Norway's Ministry of Finance appointed an "expert group" to assess how climate change, climate policy and the shift toward a low-carbon economy will impact on the country's sovereign wealth fund.
The group's findings will examine the importance of financial climate risk and climate-related investment opportunities on the 10.91 trillion Norwegian kroner ($1.28 trillion) Government Pension Fund Global, Oslo, under different scenarios.
The ministry needs more knowledge on how the transition to a low-carbon emissions society could affect the sovereign wealth fund's exposure to climate risk and climate-related investment opportunities, Jan Tore Sanner, minister of finance, said in a translation of a news release.
The expert group is led by Martin Skancke, chairman of the board of the Principles for Responsible Investment, a member of the Task Force on Climate-Related Financial Disclosures initiative and a board member of Norwegian financial services firm Storebrand. The other members are Kristin Halvorsen, director of the Center for International Climate and Environmental Research; Tone Bjornstad Hanstad, an investment professional at Norwegian financial firm Ferd; and Karin S. Thorburn, professor at NHH Norwegian School of Economics. Thomas Ekeli, former chief economist at Folketrygdfondet, which runs the assets of the 272 billion kroner Government Pension Fund Norway, Oslo, will be secretary of the group.

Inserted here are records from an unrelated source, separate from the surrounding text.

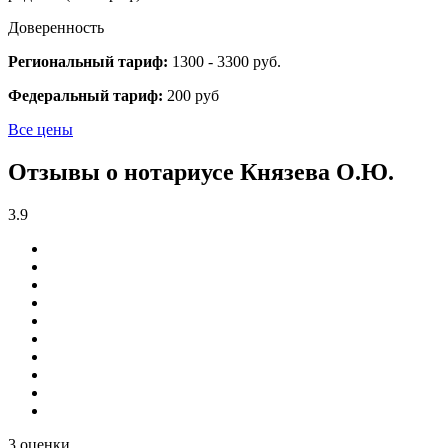
Доверенность
Региональный тариф:
1300 - 3300 руб.
Федеральный тариф:
200 руб
Все цены
Отзывы о нотариусе Князева О.Ю.
3.9
3 оценки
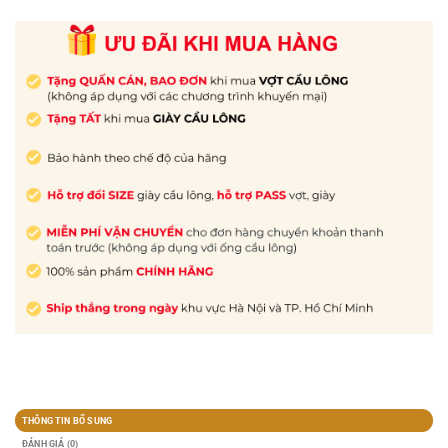
THÔNG TIN BỔ SUNG
ĐÁNH GIÁ (0)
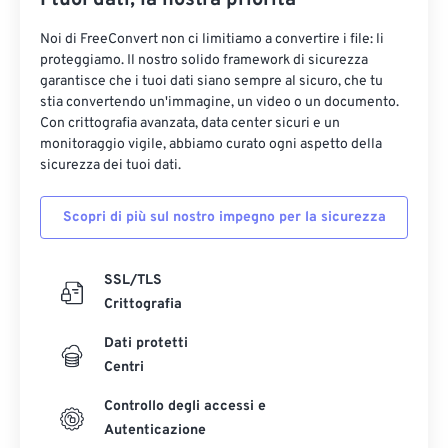
I tuoi dati, la nostra priorità
35
35
35
35
35
35
Noi di FreeConvert non ci limitiamo a convertire i file: li
36
36
36
36
36
36
proteggiamo. Il nostro solido framework di sicurezza
37
37
37
37
37
37
garantisce che i tuoi dati siano sempre al sicuro, che tu
stia convertendo un'immagine, un video o un documento.
38
38
38
38
38
38
Con crittografia avanzata, data center sicuri e un
monitoraggio vigile, abbiamo curato ogni aspetto della
39
39
39
39
39
39
sicurezza dei tuoi dati.
40
40
40
40
40
40
41
41
41
41
41
41
Scopri di più sul nostro impegno per la sicurezza
42
42
42
42
42
42
SSL/TLS
43
43
43
43
43
43
Crittografia
44
44
44
44
44
44
Dati protetti
45
45
45
45
45
45
Centri
46
46
46
46
46
46
Controllo degli accessi e
47
47
47
47
47
47
Autenticazione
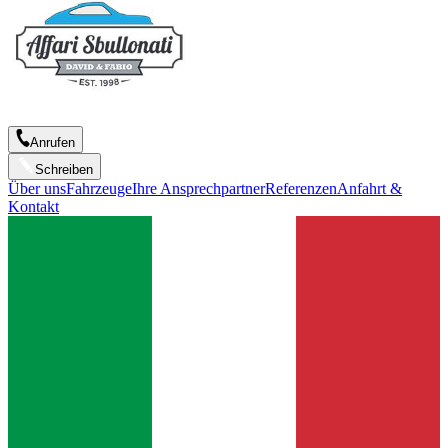
Anrufen
Schreiben
Über uns
Fahrzeuge
Ihre Ansprechpartner
Referenzen
Anfahrt &
Kontakt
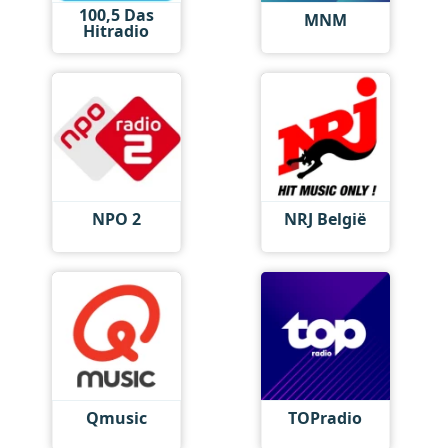
100,5 Das
MNM
Hitradio
NPO 2
NRJ België
Qmusic
TOPradio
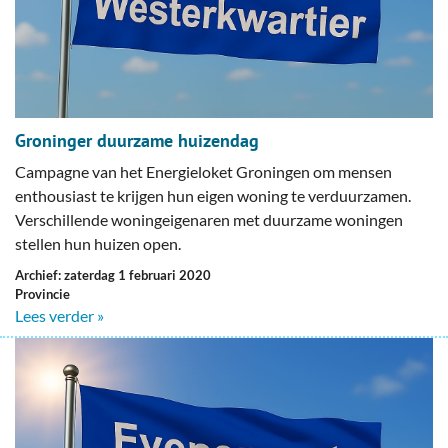
Groninger duurzame huizendag
Campagne van het Energieloket Groningen om mensen
enthousiast te krijgen hun eigen woning te verduurzamen.
Verschillende woningeigenaren met duurzame woningen
stellen hun huizen open.
Archief: zaterdag 1 februari 2020
Provincie
Lees verder »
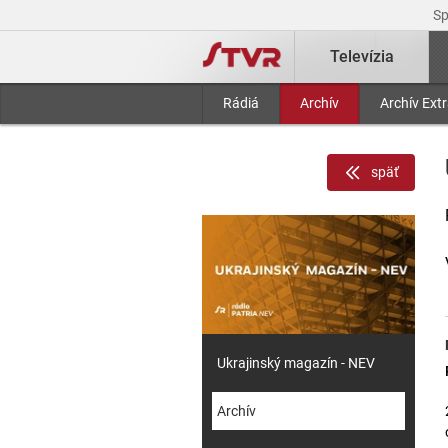
S
Televízia
Rádiá
Archív
Archív Ext
späť
Ukrajinský magazín - NEV
Archív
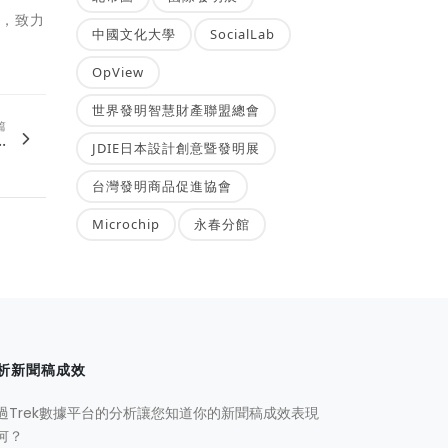
心，致力
中國文化大學
SocialLab
OpView
世界發明智慧財產聯盟總會
篇
.
JDIE日本設計創意暨發明展
台灣發明商品促進協會
Microchip
永春分館
析新聞稿成效
過Trek數據平台的分析讓您知道你的新聞稿成效表現
何？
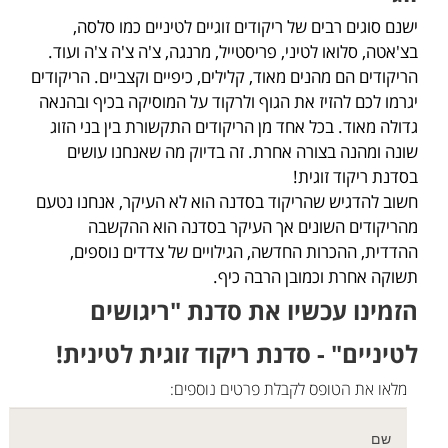
ישנם סוגים רבים של ריקודים זוגיים לטיניים כמו סלסה,
בצ'אטה, סלואו לטיני, פריסטייל, מרנגה, צ'ה צ'ה צ'ה ועוד.
הריקודים הם מהנים מאוד, קלילים, כיפיים וקצביים. הריקודים
יגרמו לכם להזיז את הגוף ולרקוד על המוסיקה בכיף ובהנאה
גדולה מאוד. בכל אחד מן הריקודים התקשורת בין בני הזוג
שונה ומהנה בצורה אחרת. זה בדיוק מה שאנחנו עושים
בסדנת ריקוד זוגית!
חשוב להדגיש שהריקוד בסדנה הוא לא העיקר, אנחנו נטעם
מהריקודים השונים אך העיקר בסדנה הוא ההקשבה
ההדדית, ההכרות החדשה, הגילויים של צדדים נוספים,
תשוקה אחרת וכמובן הרבה כיף.
הזמינו עכשיו את סדנת "ריגושים
לטיניים" - סדנת ריקוד זוגית לטינית!
מלאו את הטופס לקבלת פרטים נוספים:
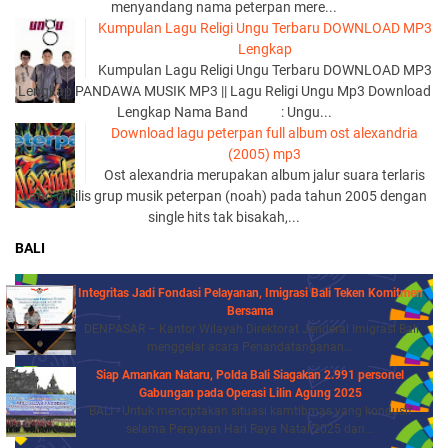
menyandang nama peterpan mere...
Kumpulan Lagu Religi Ungu Terbaru DOWNLOAD MP3
Lengkap
Kumpulan Lagu Religi Ungu Terbaru DOWNLOAD MP3
Lengkap PANDAWA MUSIK MP3 || Lagu Religi Ungu Mp3 Download
Lengkap Nama Band : Ungu...
Download lagu peterpan full album ost alexandria
(2005) mp3
Ost alexandria merupakan album jalur suara terlaris
yang di rilis grup musik peterpan (noah) pada tahun 2005 dengan
single hits tak bisakah,...
BALI
Integritas Jadi Fondasi Pelayanan, Imigrasi Bali Teken Komitmen
Bersama
DENPASAR – Kantor Wilayah Direktorat Jenderal Imigrasi Bali
menggelar acara Penandatanganan...
Siap Amankan Nataru, Polda Bali Siagakan 2.991 personel
Gabungan pada Operasi Lilin Agung 2025
BALI - Untuk menciptakan situasi kamtibmas yang kondusif
selama Perayaan Hari Raya Natal 2025 dan...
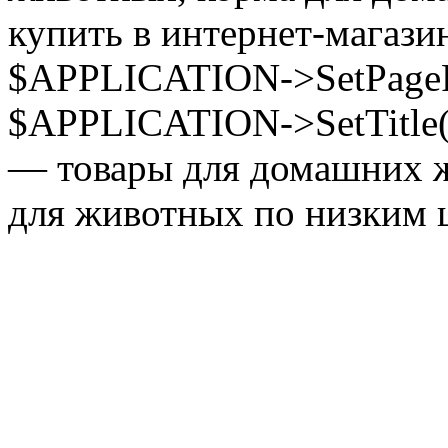
купить в интернет-магазин
$APPLICATION->SetPagePr
$APPLICATION->SetTitle(
— товары для домашних ж
для животных по низким ц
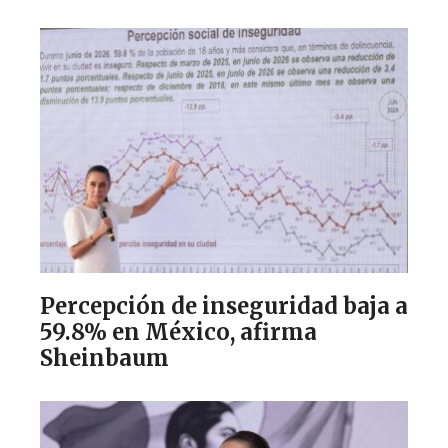
Percepción de inseguridad baja a
59.8% en México, afirma
Sheinbaum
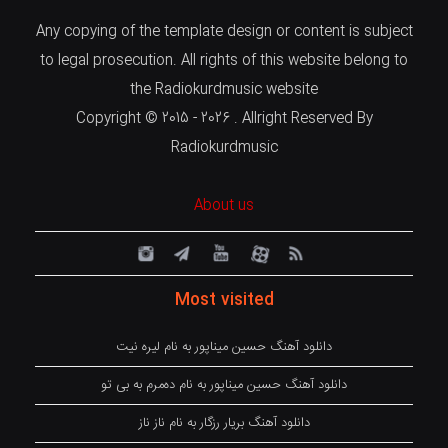
Any copying of the template design or content is subject
to legal prosecution. All rights of this website belong to
the Radiokurdmusic website
Copyright © 2015 - 2026 . Allright Reserved By
Radiokurdmusic
About us
Most visited
دانلود آهنگ حسین میناپور به نام لیره نیت
دانلود آهنگ حسین میناپور به نام دەمرم بە بی تو
دانلود آهنگ بریار رزگار به نام ناز ناز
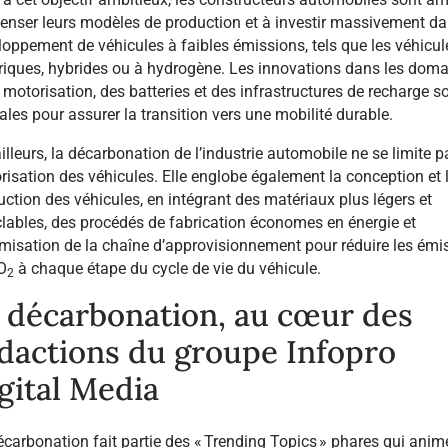
 à cet objectif ambitieux, les constructeurs automobiles sont a
penser leurs modèles de production et à investir massivement da
loppement de véhicules à faibles émissions, tels que les véhicul
triques, hybrides ou à hydrogène. Les innovations dans les dom
 motorisation, des batteries et des infrastructures de recharge s
ales pour assurer la transition vers une mobilité durable.
illeurs, la décarbonation de l’industrie automobile ne se limite p
isation des véhicules. Elle englobe également la conception et 
ction des véhicules, en intégrant des matériaux plus légers et
clables, des procédés de fabrication économes en énergie et
timisation de la chaîne d’approvisionnement pour réduire les émi
O
à chaque étape du cycle de vie du véhicule.
2
 décarbonation, au cœur des
dactions du groupe Infopro
gital Media
carbonation fait partie des « Trending Topics » phares qui anim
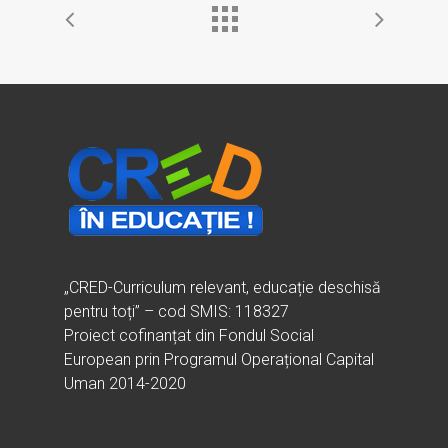
„CRED-Curriculum relevant, educație deschisă
pentru toți” – cod SMIS: 118327
Proiect cofinanțat din Fondul Social
European prin Programul Operațional Capital
Uman 2014-2020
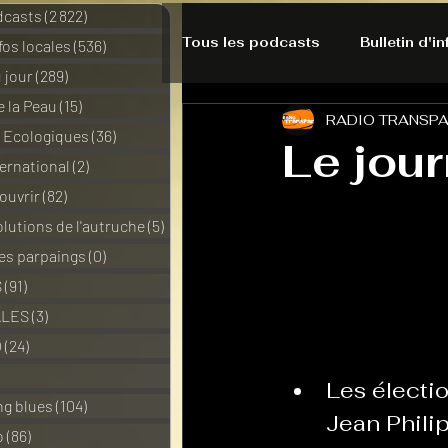
dcasts
(2 822)
2 822 posts
Tous les podcasts
Bulletin d'i
nfos locales
(536)
536 posts
 jour
(289)
289 posts
e la Peau
(15)
15 posts
RADIO TRANSP
A l'Ecoute de la Peau
Alte
s Ecologiques
(36)
36 posts
Le jour
ernational
(2)
2 posts
ouvrir
(82)
82 posts
Bulles à découvrir
Bonnes 
lutions de l'autruche
(5)
5 posts
des parpaings
(0)
0 post
Du pain et des parpaings
S
(91)
91 posts
ALES
(3)
3 posts
O
(24)
24 posts
HO-LA-TINO
H1000
3 posts
Les électi
ng blues
(104)
104 posts
Jean Phili
o
(86)
86 posts
La rubrique cyno
Micro d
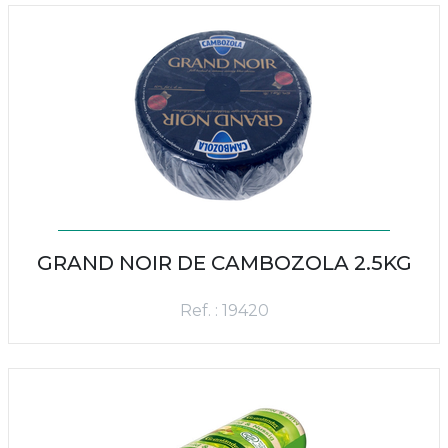
GRAND NOIR DE CAMBOZOLA 2.5KG
Ref. : 19420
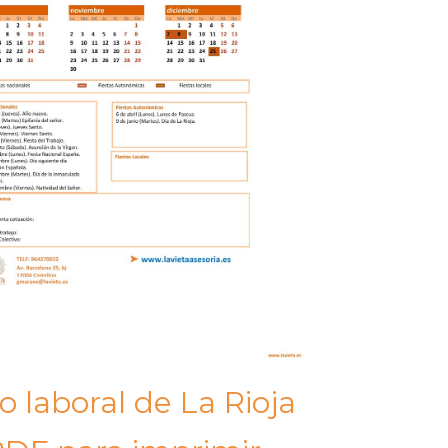
o laboral de La Rioja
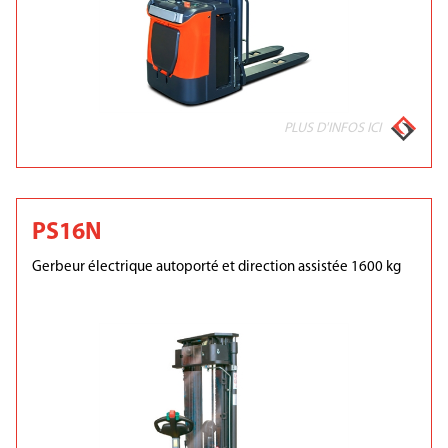
PLUS D'INFOS ICI
PS16N
Gerbeur électrique autoporté et direction assistée 1600 kg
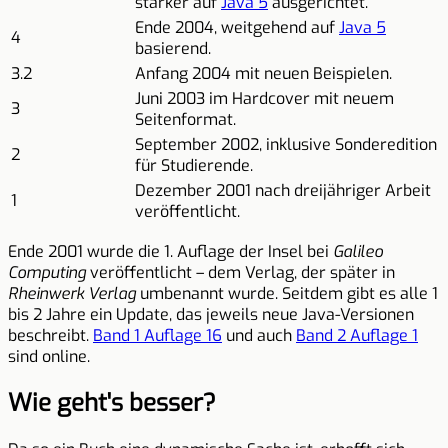
stärker auf
Java 5
ausgerichtet.
Ende 2004, weitgehend auf
Java 5
4
basierend.
3.2
Anfang 2004 mit neuen Beispielen.
Juni 2003 im Hardcover mit neuem
3
Seitenformat.
September 2002, inklusive Sonderedition
2
für Studierende.
Dezember 2001 nach dreijähriger Arbeit
1
veröffentlicht.
Ende 2001 wurde die 1. Auflage der Insel bei
Galileo
Computing
veröffentlicht – dem Verlag, der später in
Rheinwerk Verlag
umbenannt wurde. Seitdem gibt es alle 1
bis 2 Jahre ein Update, das jeweils neue Java-Versionen
beschreibt.
Band 1 Auflage 16
und auch
Band 2 Auflage 1
sind online.
Wie geht's besser?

The group's assessment report will be submitted on Aug. 15. The ministry wants a report that discusses alternative ways of dealing with the impacts of financial climate risk and investment opportunities for the GPFG. The report will also assess whether new knowledge related to climate-change is important for the key factors that form the basis of the wealth fund's investment strategy and for operational management. This part of the assessment should outline how financial markets handle climate risk and the characteristics of such risk vs. other financial risk. To what extent climate risk is priced into financial markets should also be included.
Finally, the ministry wants examples of what other, comparable funds are doing in the area of climate-change risk and opportunities.
The group also wants input from external organizations via email by March 31.